While it can be pointed out that Catholicism spread throughout the world as a vanguard of European colonialism (*), a similar trend can be said of the “overseas shrines” that Japan built abroad.
(Figure: Hilo Daijingu, located in Hilo, Hawaii Island)
(Source: Association of Shinto Shrines)
“Overseas shrines” means shrines that were built in Japan’s overseas territories, overseas leased territories (Kwantung Leased Territory), or friendly countries (Manchukuo), where no shrines existed before the modern era. The number of overseas shrines has gradually increased since the Meiji period, and it was said that ” Wherever there are Japanese people, there is a shrine” at its peak (*).
“Overseas shrines” are generally seen as symbols of Japan’s colonial policy (Japanization) (*). For example, the Chōsen Shrine has a strong character as an “overseas shrine” built only in accordance with the logic of the “governing” side.
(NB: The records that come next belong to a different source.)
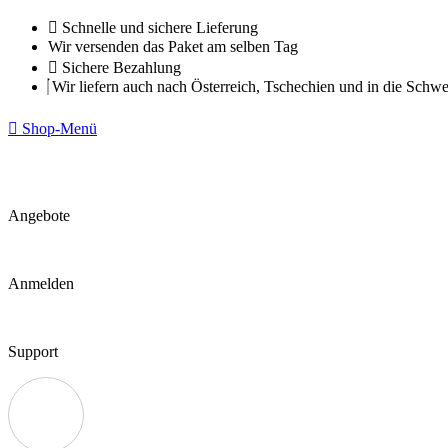
Zum
Schnelle und sichere Lieferung
Inhalt
Wir versenden das Paket am selben Tag
springen
Sichere Bezahlung
Wir liefern auch nach Österreich, Tschechien und in die Schwe
Shop-Menü
Angebote
Anmelden
Support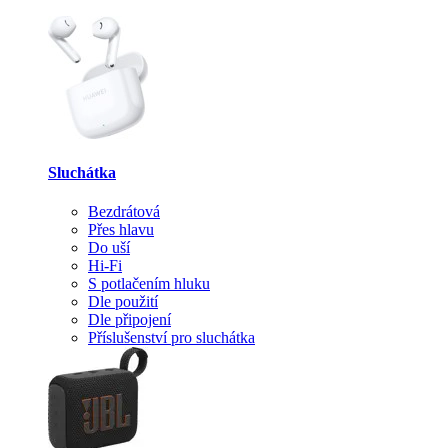
Sluchátka
Bezdrátová
Přes hlavu
Do uší
Hi-Fi
S potlačením hluku
Dle použití
Dle připojení
Příslušenství pro sluchátka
The Chōsen Shrine built on “Namsan(South Mountain),” a sacred site for Korea, can be said to be the source of the anti-Japanese ideology that Korea still holds.
To be sure, the key to a truly “future-oriented” international relationship depends on the ability to grasp the true intentions of various peoples, and this will be one of the cornerstones of “Pax Japonica” (Japan’s Peace).
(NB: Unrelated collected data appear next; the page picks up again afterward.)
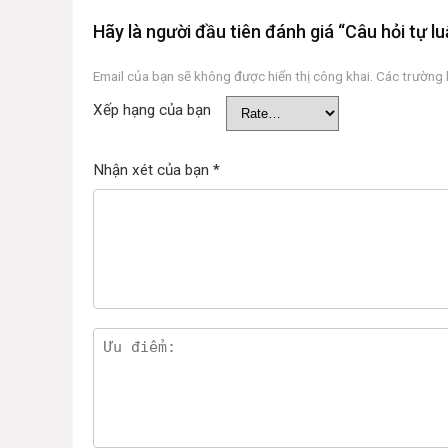
Hãy là người đầu tiên đánh giá “Câu hỏi t
Email của bạn sẽ không được hiển thị công khai.
Các trường
Xếp hạng của bạn
Nhận xét của bạn
*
(Figure: Early 20th century Japanese postcard of the Chōsen Jingu)
On the other hand, this viewpoint, which considers overseas shrines only as a tool of governance, anticipates the conclusions and limits the direction and methods of research, thereby diminishing the academic significance of overseas shrine research (*).
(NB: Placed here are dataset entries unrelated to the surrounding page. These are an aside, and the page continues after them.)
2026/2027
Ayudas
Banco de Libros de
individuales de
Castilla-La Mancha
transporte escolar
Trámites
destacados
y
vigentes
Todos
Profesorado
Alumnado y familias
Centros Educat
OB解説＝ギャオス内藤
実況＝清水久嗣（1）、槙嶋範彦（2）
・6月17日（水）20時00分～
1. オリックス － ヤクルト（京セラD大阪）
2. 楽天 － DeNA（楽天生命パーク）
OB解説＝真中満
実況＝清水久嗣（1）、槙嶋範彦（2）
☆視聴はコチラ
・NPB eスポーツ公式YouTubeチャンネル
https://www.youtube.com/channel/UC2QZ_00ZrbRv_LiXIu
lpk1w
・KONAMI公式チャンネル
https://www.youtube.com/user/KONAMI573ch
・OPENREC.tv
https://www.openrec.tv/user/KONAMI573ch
In other words, we should also look at the fact that overseas shrines have always had two aspects: one for the Japanese living in the area and the other for the local people, who are other nationalities.
In fact, overseas shrines were established either by the government or by worshippers, but the most of them were established by the voluntary will of the worshippers (*4).
Overseas shrines were established primarily in Japanese-occupied territories such as Korea, Manchukuo, and islands in the Pacific, but also in non-occupied areas such as Hawaii and North America. The purpose of the Overseas Shrines, especially in non-occupied areas, was purely religious.
For example, in overseas shrines built in non-occupied territories such as Hawaii, even though “Shinto” changed its character as a tool of governance, it remained an object of pure faith in the local community, and the immigrants missed Japan by holding festivals, sumo wrestling, fireworks, etc. around the shrines.
(Figure: The Bon Odori Festival in Malaysia)
(Source: The Star)
But it is also true that these aspects do not mean that it is permissible to use as a tool of governance in occupied territories. In particular, it should not be forgotten that as Amaterasu and Emperor Meiji became more and more enshrined as deities of shrines after World War I, overseas shrines were seen by local Japanese as the Japanese government, and their function as “spiritual centers” faded away.
When overseas shrines are reevaluated not as a tool of governance, but as their original form as “spiritual centers” for Japanese immigrants, and even as “exchange centers” with local residents, Japan will truly have entered the postwar period.